Sieben Zeitzonen von Moskau entfernt, im Nordosten Sibiriens, liegt ein Land
so gross wie Westeuropa. Vielen ist es bis heute verborgen geblieben, aber
die Menschen, die es kennen und darin leben, nennen es in einer Mischung
aus Stolz und Ehrfurcht "Sibirien von Sibirien". Schon möglich, dass, wer
Jakutien nicht gesehen hat, Sibirien nicht kennt, mit seinen Geschichten und
Bildern, die so märchenhaft anmuten, als entstammten sie einer längst
vergangenen Epoche.
"Vielleicht kommt Ostsibirien unserer Vorstellung vom Ende der Welt sehr
nahe. In so mancher Hinsicht scheint die Welt dort aufzuhören. Aber diese
Sicht wurzelt in einer oberflächlichen, einseitigen Vorstellung von der Welt:
und die Fotografie eignet sich hervorragend dazu, einseitige Konzeptionen
mit kleinen Ausschnitten aus der Realität zu konfrontieren." (Andreas
Horvath)
Themen- und Buchbesprechung
Die Jakuten sind Naturmenschen und abergläubisch. Dem Fremden erzählen sie gerne
unglaubliche Geschichten, so dass es ihm schwer fällt die Wahrheit zu erkennen. Die jakutische Welt
erscheint ihm oft surreal. Der vorliegende Bildband dokumentiert diese fantastische Welt mit vielen
Bildern und wenig Text. Jakutien, an der nordöstlichen Ecke des Globus gelegen, wird Mittelpunkt der
Welt, nicht Europa. Die Landschaft, in der man sich befindet, prägt das Bewusstsein. Es handelt sich um
das Bewusstsein über die Unbezwingbarkeit der Umgebung. Jakutien ist das wunderschöne und
grauenvolle Land mit dem Kälte-Nordpol der nördlichen Erdhalbkugel.

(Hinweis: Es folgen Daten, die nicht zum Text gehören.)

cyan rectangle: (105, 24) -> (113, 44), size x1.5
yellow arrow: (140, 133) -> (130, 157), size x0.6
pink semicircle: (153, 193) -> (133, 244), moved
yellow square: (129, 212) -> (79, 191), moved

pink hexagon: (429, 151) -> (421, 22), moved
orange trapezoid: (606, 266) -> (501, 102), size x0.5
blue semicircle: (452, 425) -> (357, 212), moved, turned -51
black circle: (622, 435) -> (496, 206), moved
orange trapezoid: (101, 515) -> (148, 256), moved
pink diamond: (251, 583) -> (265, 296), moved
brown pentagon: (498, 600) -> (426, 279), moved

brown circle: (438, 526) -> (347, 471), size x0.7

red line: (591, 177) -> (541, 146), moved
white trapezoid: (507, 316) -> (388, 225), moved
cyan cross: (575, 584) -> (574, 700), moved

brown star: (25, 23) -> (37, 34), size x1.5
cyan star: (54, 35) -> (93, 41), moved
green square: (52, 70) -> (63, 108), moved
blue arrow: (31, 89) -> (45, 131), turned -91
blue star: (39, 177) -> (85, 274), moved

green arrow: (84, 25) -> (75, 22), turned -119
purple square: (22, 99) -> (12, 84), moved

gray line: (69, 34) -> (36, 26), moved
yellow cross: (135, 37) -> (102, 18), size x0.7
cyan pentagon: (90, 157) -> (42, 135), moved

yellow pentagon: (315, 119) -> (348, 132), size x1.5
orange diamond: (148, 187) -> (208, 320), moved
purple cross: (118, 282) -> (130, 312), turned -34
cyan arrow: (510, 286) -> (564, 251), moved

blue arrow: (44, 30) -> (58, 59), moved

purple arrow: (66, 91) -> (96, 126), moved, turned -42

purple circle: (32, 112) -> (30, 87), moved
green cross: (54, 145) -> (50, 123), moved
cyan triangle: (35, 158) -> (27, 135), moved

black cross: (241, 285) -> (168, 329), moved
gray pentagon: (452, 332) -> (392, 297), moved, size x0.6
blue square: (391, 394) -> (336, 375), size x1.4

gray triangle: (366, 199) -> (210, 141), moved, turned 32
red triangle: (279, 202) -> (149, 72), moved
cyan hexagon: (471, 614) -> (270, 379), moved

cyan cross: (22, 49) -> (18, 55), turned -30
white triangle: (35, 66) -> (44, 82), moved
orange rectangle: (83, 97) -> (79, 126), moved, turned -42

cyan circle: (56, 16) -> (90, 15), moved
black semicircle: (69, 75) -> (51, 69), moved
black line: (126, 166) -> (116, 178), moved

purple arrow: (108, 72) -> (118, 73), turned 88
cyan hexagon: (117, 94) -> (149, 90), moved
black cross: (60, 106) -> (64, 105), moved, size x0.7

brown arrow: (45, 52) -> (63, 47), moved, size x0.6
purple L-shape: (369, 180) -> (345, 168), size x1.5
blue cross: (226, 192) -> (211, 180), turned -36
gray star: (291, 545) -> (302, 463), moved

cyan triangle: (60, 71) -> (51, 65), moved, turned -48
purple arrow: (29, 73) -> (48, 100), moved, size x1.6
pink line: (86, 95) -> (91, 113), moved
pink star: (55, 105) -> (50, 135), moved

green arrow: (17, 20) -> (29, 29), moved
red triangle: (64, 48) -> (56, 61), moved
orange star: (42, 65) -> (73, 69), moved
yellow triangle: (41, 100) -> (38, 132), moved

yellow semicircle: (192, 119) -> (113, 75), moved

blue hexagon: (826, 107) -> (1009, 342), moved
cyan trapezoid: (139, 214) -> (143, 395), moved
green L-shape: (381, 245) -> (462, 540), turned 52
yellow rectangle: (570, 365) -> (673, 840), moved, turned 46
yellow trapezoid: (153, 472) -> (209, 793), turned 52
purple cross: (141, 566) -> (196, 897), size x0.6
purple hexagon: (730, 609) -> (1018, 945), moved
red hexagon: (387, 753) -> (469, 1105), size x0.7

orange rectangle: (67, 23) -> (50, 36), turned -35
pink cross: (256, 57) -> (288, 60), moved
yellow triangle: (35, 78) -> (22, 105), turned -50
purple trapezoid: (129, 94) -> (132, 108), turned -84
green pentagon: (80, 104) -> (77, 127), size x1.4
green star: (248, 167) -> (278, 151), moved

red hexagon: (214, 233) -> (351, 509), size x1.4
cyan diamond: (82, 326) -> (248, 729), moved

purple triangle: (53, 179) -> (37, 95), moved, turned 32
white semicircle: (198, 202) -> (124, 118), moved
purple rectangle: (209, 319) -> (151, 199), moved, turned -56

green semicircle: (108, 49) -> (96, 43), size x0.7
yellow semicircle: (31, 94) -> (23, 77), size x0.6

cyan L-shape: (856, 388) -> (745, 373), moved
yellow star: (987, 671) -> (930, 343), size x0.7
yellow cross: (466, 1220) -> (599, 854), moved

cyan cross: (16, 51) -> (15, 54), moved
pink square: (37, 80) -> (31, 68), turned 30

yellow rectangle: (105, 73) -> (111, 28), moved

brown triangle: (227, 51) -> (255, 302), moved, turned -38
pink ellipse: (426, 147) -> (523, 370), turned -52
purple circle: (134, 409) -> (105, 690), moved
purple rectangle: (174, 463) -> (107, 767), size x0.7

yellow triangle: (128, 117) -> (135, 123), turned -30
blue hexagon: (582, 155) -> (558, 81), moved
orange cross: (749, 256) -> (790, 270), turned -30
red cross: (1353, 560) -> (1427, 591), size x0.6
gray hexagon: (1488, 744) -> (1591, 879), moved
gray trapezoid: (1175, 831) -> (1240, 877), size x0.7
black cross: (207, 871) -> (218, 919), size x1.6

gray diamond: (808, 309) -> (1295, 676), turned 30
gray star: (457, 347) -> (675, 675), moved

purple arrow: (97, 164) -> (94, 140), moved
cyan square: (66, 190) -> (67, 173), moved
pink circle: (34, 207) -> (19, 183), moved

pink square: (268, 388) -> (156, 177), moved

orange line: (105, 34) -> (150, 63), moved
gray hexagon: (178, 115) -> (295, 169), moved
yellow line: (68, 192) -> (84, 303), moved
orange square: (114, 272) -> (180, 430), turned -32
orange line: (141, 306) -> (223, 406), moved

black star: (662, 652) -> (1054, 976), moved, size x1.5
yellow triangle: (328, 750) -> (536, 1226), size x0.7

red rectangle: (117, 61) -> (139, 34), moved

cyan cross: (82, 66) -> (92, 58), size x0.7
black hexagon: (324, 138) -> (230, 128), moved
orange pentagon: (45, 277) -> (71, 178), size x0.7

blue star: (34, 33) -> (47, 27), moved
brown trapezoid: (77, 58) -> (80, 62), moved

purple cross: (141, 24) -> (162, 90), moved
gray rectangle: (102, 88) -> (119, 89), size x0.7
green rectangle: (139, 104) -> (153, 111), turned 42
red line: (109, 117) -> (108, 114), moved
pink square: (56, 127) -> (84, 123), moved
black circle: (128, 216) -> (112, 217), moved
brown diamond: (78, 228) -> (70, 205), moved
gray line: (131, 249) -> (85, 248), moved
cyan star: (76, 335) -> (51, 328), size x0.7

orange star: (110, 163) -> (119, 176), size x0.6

Im 17. Jahrhundert zog es die Kosaken nach Sibirien und Jakutien, in ein nur spärlich von
Eingeborenenstämmen bewohntes Land. Im 18. Jahrhundert folgten ihnen die Landvermesser und
Beamten, im 19. die Gold- und Diamentensucher, dann die politischen Häftlinge - Intellektuelle,
Schriftsteller und Revolutionäre. Im 20. Jahrhunderten wanderten Millionen von "Volksfeinden" mit
Einwegticket in den Gulag. Heute fühlen sich Adventuristen, Sekten, Esoteriker und westliche
Zivilisationsmüde von Sibirien angezogen.
Es gibt zwar auch Fernsehen in Jakutien. Angesichts der unüberwindbaren Entfernungen muss
sich der Mensch in Sibirien klein vorkommen. Es gibt auch Städte in Jakutien, sie heissen Jakutsk,
Mirnyj, Udatschnyj und sind einsame Inseln der Zivilisation in einem kaum erschlossenen Riesengelände,
wo der öffentliche Raum Kulisse bleibt. Wäre da nicht die Lena als Lebensnerv Jakutiens.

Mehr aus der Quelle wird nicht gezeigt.